Slow Cooked Lamb Moussaka
- One diced onion
- 2 garlic gloves, minced/finely chopped
- Olive oil
- 400g diced lamb
- 2 x 400g cans of diced tomatoes
- 3 tablespoons tomato purée
- 2 teaspoons ground cinnamon
- Juice of half a lemon
- 2 teaspoons dried basil
- 2 teaspoons dried oregano
- One medium eggplant, finely sliced horizontally, into circles
- 2 tablespoons butter
- 5 tablespoons oat bran (plain flour could be substituted for a higher carb version, but aside from the health reasons, I think the grainy texture of the oat bran works well)
- 1 cup of milk
- 150g feta cheese, cubed
In a frying pan, fry onions and garlic in a dash of olive oil until onions are golden. Add lamb and cook whilst stirring for just a minute or two until browned. Stir in canned tomatoes, tomato purée, cinnamon, lemon juice, oregano and basil. When liquid starts to bubble, transfer to slow cooker, place sliced eggplant in a layer on top of the lamb mixture, cover and cook on low for around 2 hours.

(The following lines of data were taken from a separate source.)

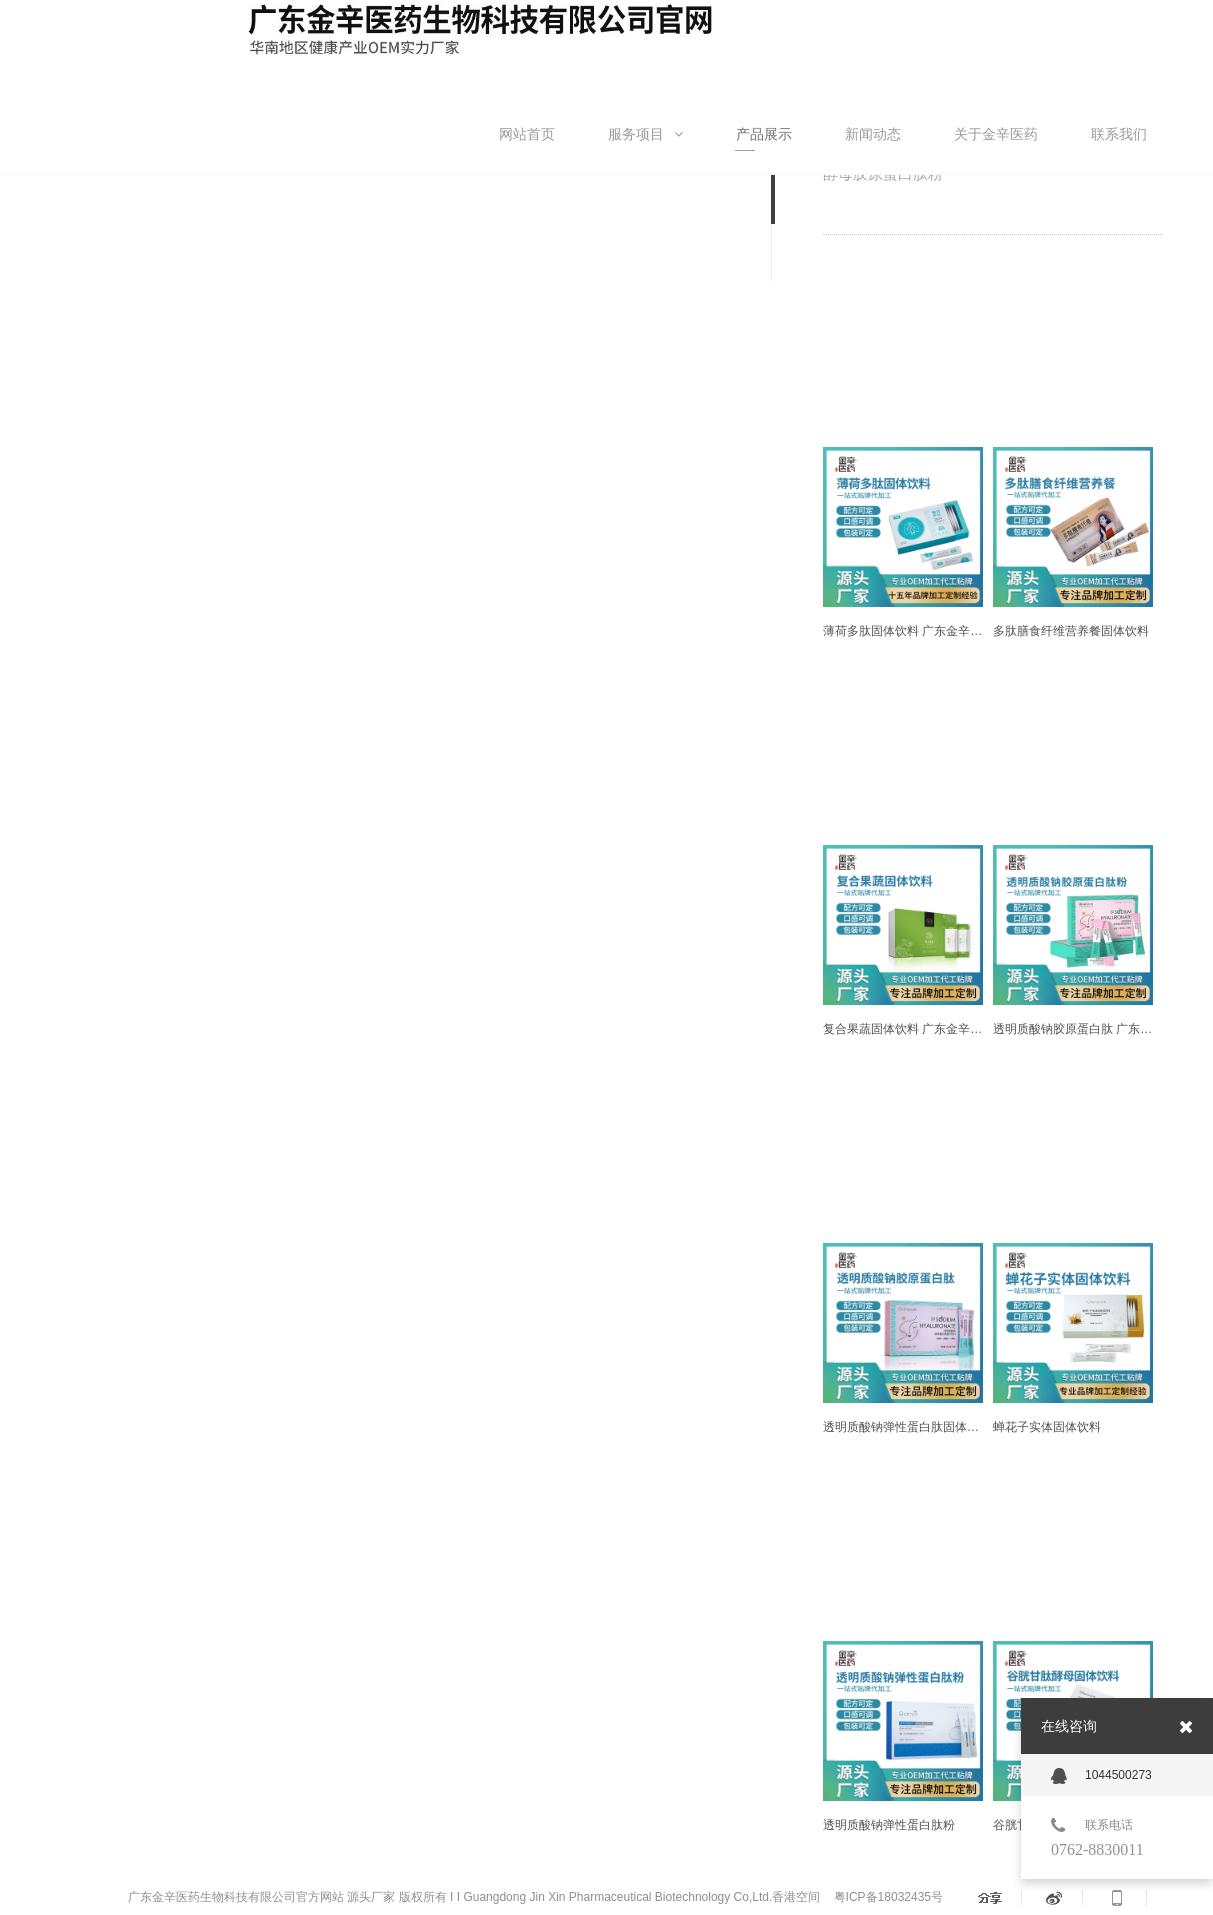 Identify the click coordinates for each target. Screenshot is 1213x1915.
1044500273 (1101, 1776)
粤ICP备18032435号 (886, 1897) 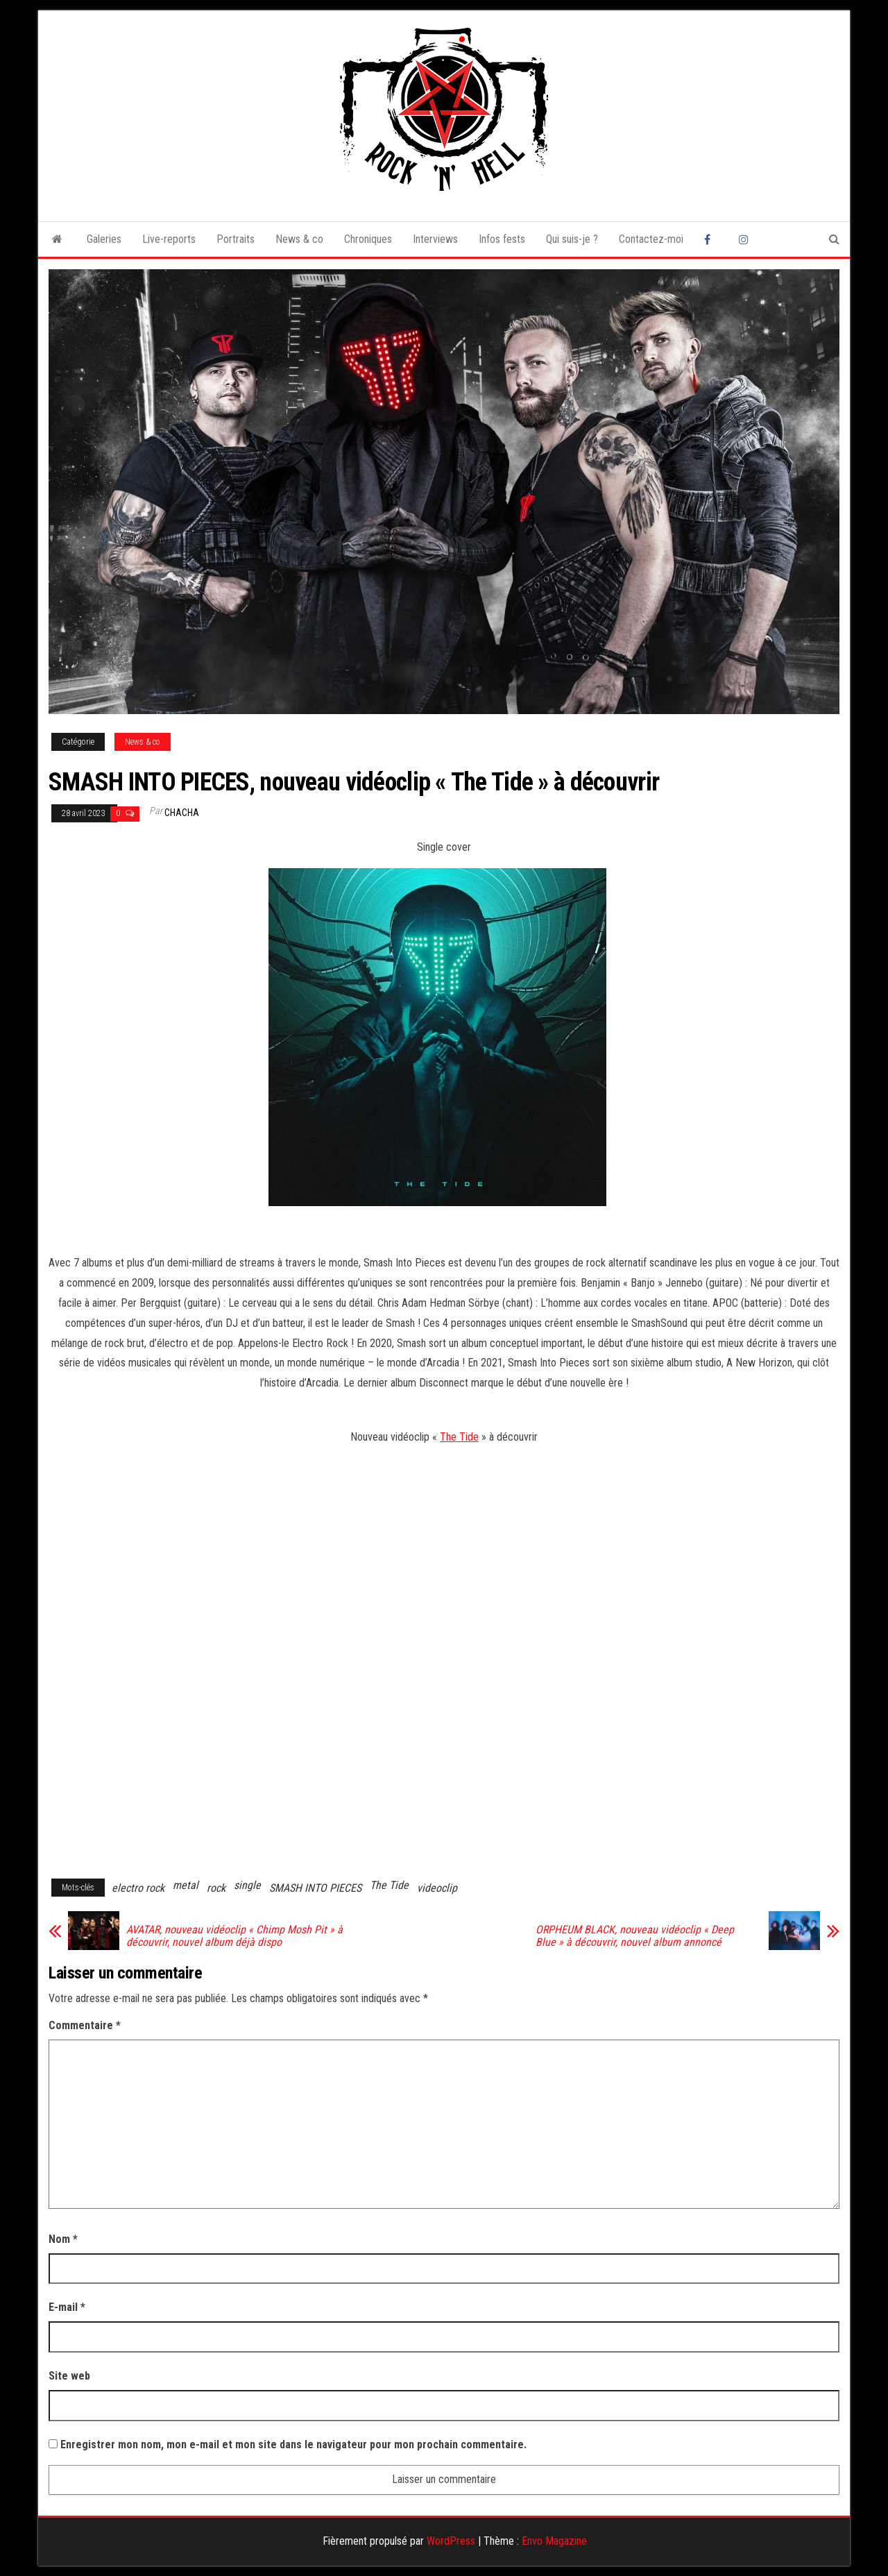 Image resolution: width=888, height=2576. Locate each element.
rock (216, 1888)
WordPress (451, 2541)
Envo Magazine (554, 2541)
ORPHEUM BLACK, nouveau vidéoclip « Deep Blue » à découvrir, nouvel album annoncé (635, 1936)
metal (185, 1885)
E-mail (67, 2307)
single (247, 1885)
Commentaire (85, 2025)
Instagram (745, 239)
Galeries (104, 239)
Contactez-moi (651, 239)
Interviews (435, 239)
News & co (299, 239)
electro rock (138, 1888)
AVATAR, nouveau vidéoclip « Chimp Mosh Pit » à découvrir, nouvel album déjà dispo (234, 1936)
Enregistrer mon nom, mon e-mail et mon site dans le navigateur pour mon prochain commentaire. (293, 2444)
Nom (63, 2239)
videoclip (437, 1888)
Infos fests (502, 239)
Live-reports (169, 239)
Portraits (235, 239)
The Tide (459, 1436)
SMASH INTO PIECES (315, 1888)
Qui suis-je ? (572, 239)
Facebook (711, 239)
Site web (69, 2375)
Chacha (181, 812)
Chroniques (368, 239) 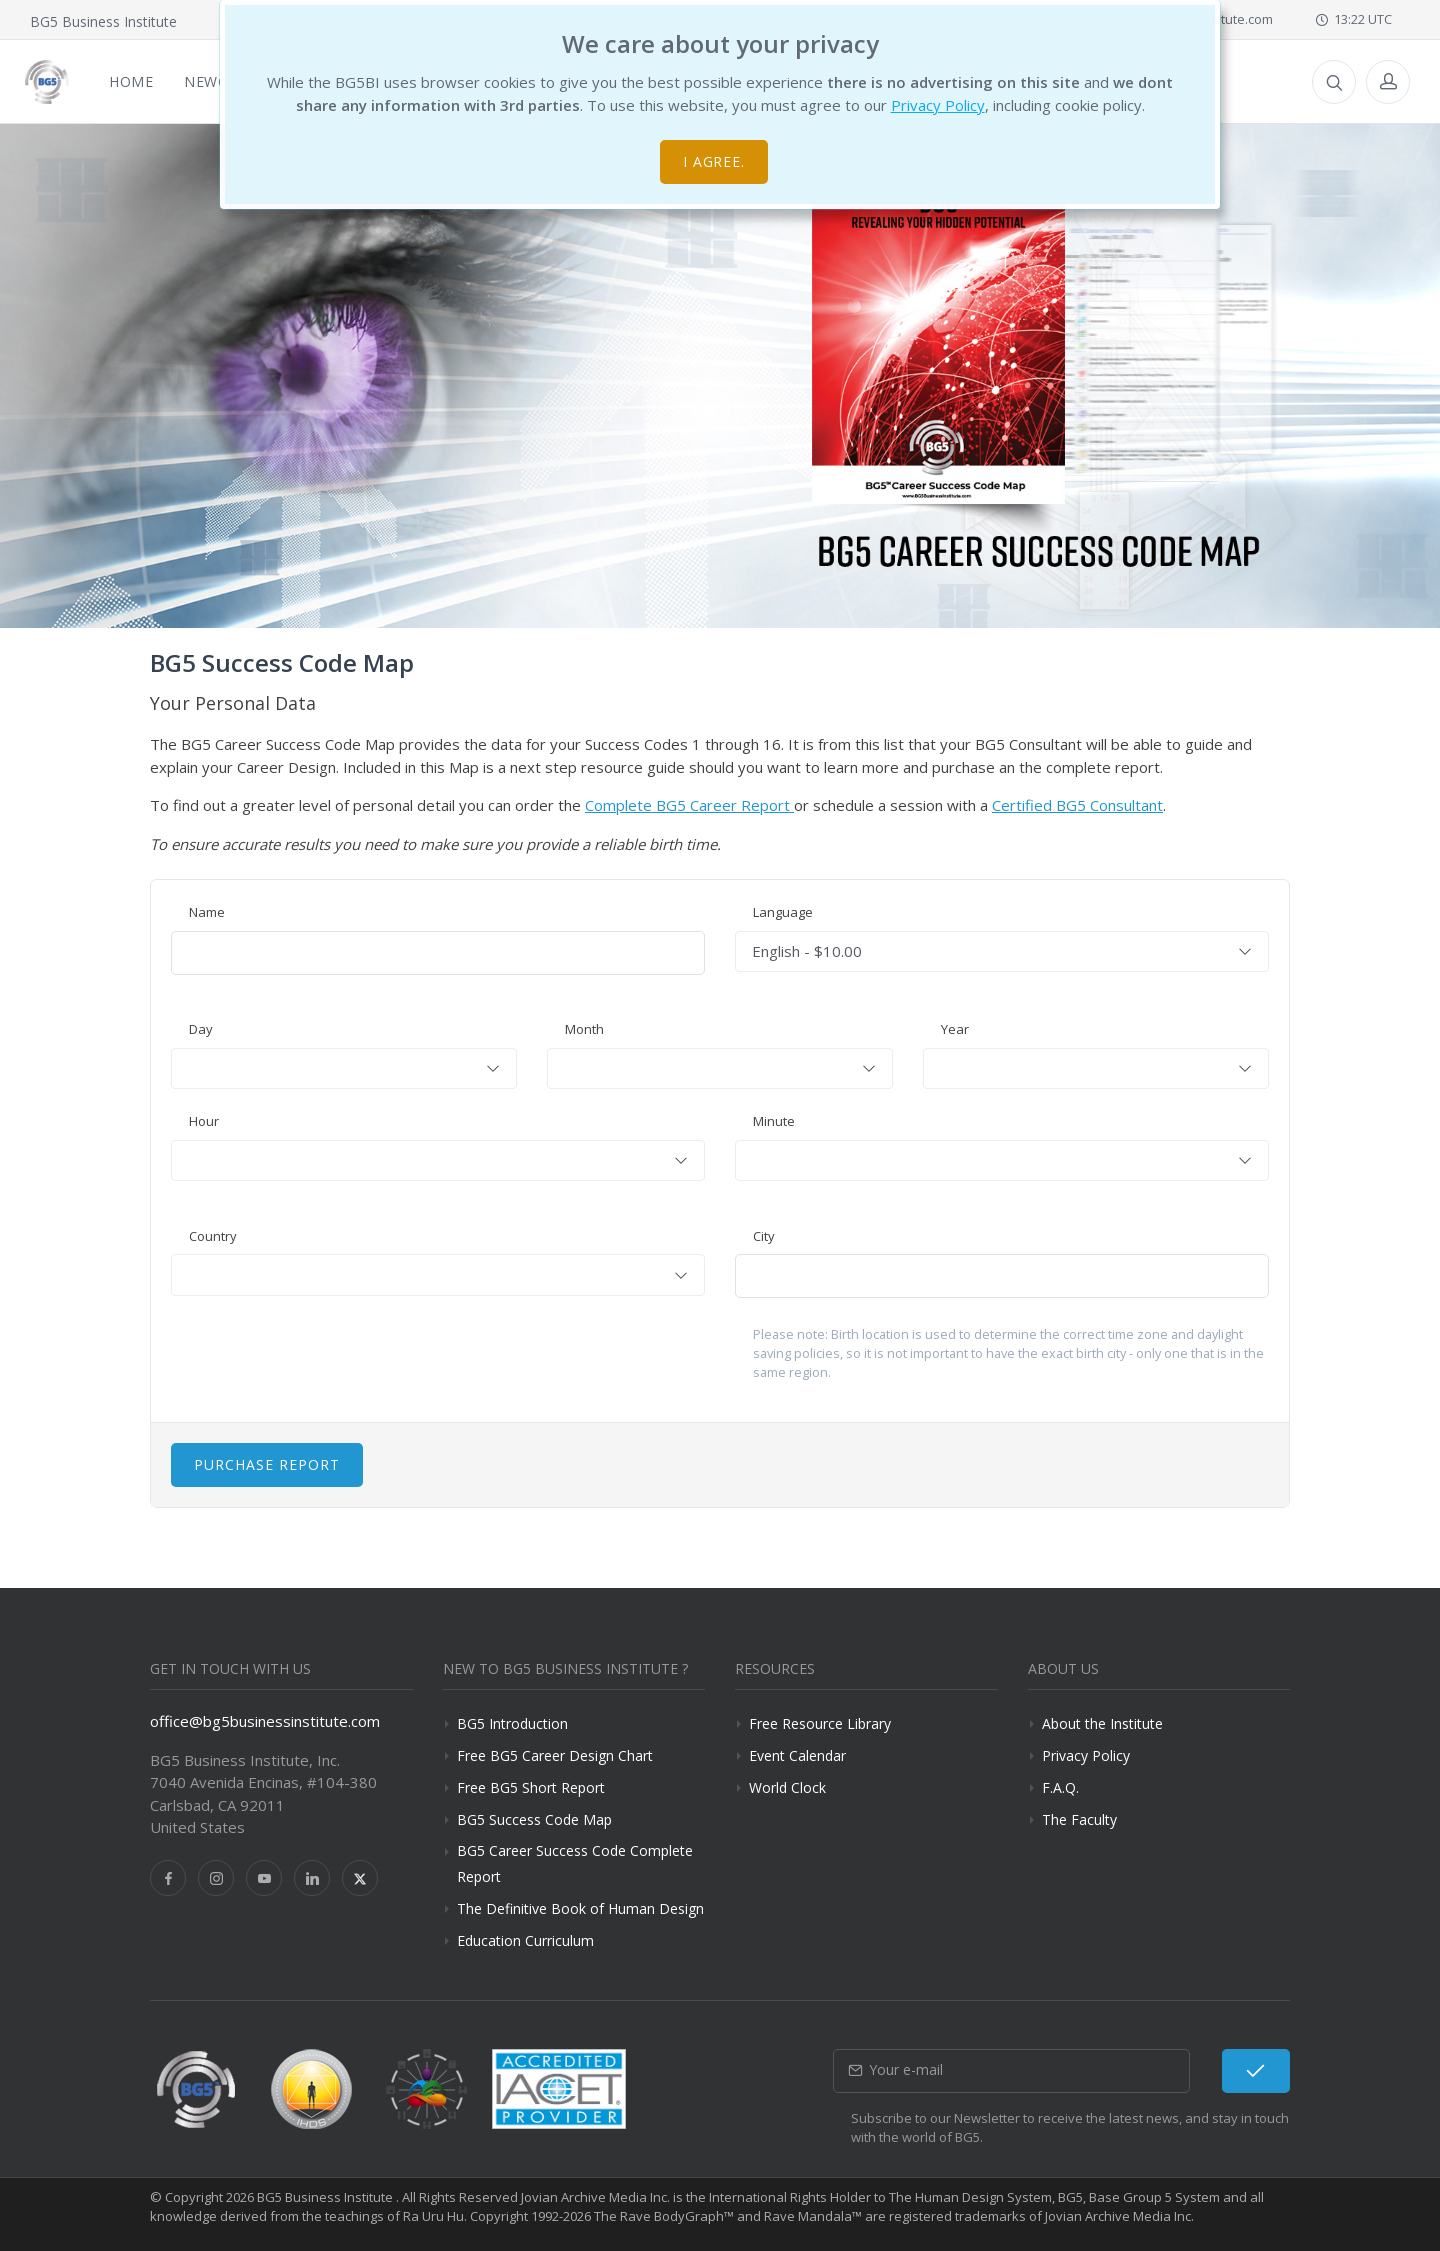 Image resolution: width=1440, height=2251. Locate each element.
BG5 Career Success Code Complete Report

When the time is nearly up, preheat your grill, then melt butter in a saucepan and then stir in the oat bran. Add the milk and the nutmeg, then stir in the eggs. Gently simmer whilst constantly stirring. Add more milk or oat bran as necessary to get a a medium-thick white sauce. Pour the white sauce over the the lamb/eggplant mixture then sprinkle the crumbled feta on top.
Remove pot from slow cooker and place under hot grill, until top is browned. Serve up with a salad - rocket scattered with olives would work well.